Si es cierto que fue, como han dicho y continuan diciendo miopes y malintencionados, una conspiración racista; si el Tribunal dijo con razón que se trataba en aquellos autos de un plan de agresión de negros contra blancos; si Luz Caballero, Domingo del Monte y otros eran, como nadie puede negar, blancos, ricos e ilustrados varones conscientes de sus actos y de su filiación social; si como, al fin, recnoció el Tribunal, no había contra estas distinguidas personalidades pruebas de culpabilidad de ninguna clase, ¿por qué fueron estos hombres incluídos en el absurdo proceso de que se trata?

La explicación es evidente y única. El Tribunal sabía que la Conspiración de la Escalera no había existido en realidad. Sabía que esa invención suya era, no más, un pretexto para investigar quiénes fueron los que aliados a los ingleses conspiraron contra el Gobierno español y el régimen vigente en el año 1842. Pero quería examinar a cuantos estuvieron en relaciones con el Cónsul inglés y los amigos de éste. Demasiado sabía que no eran, ni podían ser antblancos, Luz Caballero, Domingo Del Monte, y cuantos en sus mismas cirunstancias personales se encontraban. Por eso fueron éstos absueltos. Por eso y porque el Tribunal, como el Gobierno al cual servía, no quiso cometer la monstruosidad que hubiera sido condenar a los señores pudiendo descagar el golpe, sin mayores consecuencias, sobre la parte más débil de aquella sociedad colonial.

 

REBELDES, NO RACISTAS ANTIBLANCOS

A pesar de acusar repetidas veces a Turnbull de ser el iniciador, y, durante algún tiempo, el eje de la conspiración, la Comisión Ejecutiva Militar, instructora del incalificable proceso, escribió en las carpetas de los autos estas palabras que confunden al lector: "Causa de conspiración de la gente de color contra los blancos". Diciendo que era una conspiración racista, establecíase una presunción de culpabilidad contra todos los negros. Deliberadamente, se intentaba hacer creer que todos los encausados eran movidos por el odio al blanco. Se quería agriar la división entre los criollos (blancos y negros) haciendo que se odiasen mutuamente. Se quería evitar que pudiesen unirse en un futuro más o menos próximo; y se quería también, ya que no habían pruebas, impedir que las gentes de pro se apiadasen de las víctimas del proceso y denunciasen la injusticia que se estaba cometiendo.
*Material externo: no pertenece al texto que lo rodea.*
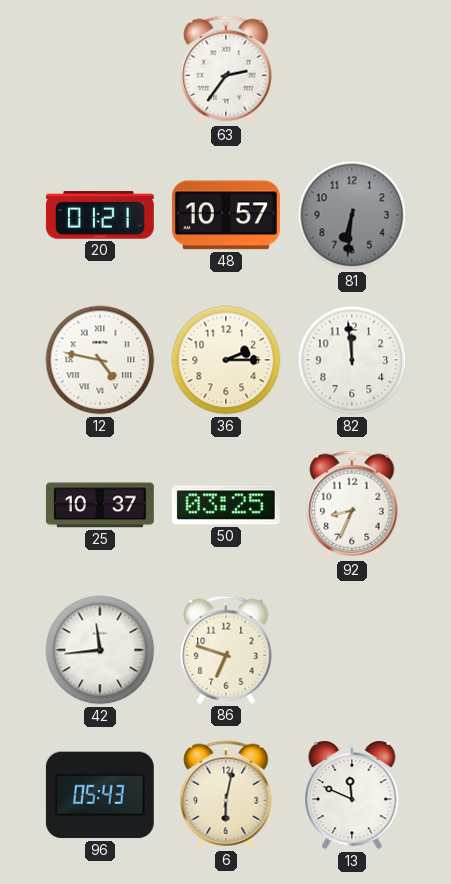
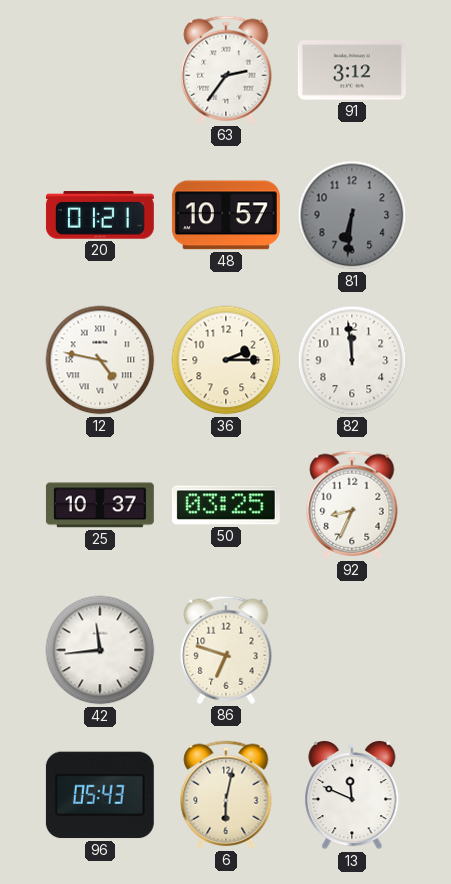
91: none -> 3:12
Se quería justificar las masacres del año 1844. Por Calcaño sabemos, que en opinión de Luz Caballero, en la causa criminal de referencia, "una mezcla de infamia, tontería y ridiculez…no hubo negros criminales sino negros poseedores o amos que tendrían que rescataros". El ánimo de lucto hizo que los tribunales fuesen más exigentes con los negros y mulatos libres cuya posición económica les permitiera disponer de algún dinero. Entre los que fueron al fin condenados, cuéntase mil cientodieciocho libres y sólo seiscientos ochenta esclavos. Para el Gobierno, el negro libre, más inteligente, era más peligroso que el esclavo. Además, la prisión y muerte del esclavo perjudicaba el respetabilísimo interés del amo.

José de Jesús Márquez, olvidando que también se sublevaron muchas veces contra sus amos los indígenas cubeños y los chinos, dijo: "Que el negro ha conspirado siempre contra el blanco es una verdad. Que ha habido causa para que así suceda, también es una verdad" Sin decirlo, hacia entender que fueron racistas los negros, condenados o no. ¿Por qué decir que conspiraba por negro, no por explotado, ni por oprimido? Porque no se quiere reconocer, expresa ni tácitamente, la existencia de la lucha de clases. Porque esto llevaría a pensar en el aspecto de huelgas de trabajadores más o menos violentas, que tenían aquelllas sublevaciones.

De aceptar el carácter racista atribuido a la conspiración, habría que considerar antiblancos, como se ha dicho, a treinticuatro de éstos que fueron incluidos en el célebre proceso sin que nada tuviesen de negrofilos. No. No era, ni podía ser, el racismo lo que perseguía y condenaba el Gobierno, empeñado en fomentar, entre los blancos como entre los negros, con fines políticos, el racismo divisionista y debilitador. El Capitán General y sus tribunales querían castigar a los que pensaban como Turnbull, no a los racistas.

En el año 1844 hubo, pues, un proceso judicial tramitado con fines políticos, no una "conspiración de negros", como aún dicen algunos historiadores nuestros para quienes nada significa el hecho de que estas sublevaciones estallasen siempre en los ingenios, que era precisamente donde peor trato recibían los esclavos.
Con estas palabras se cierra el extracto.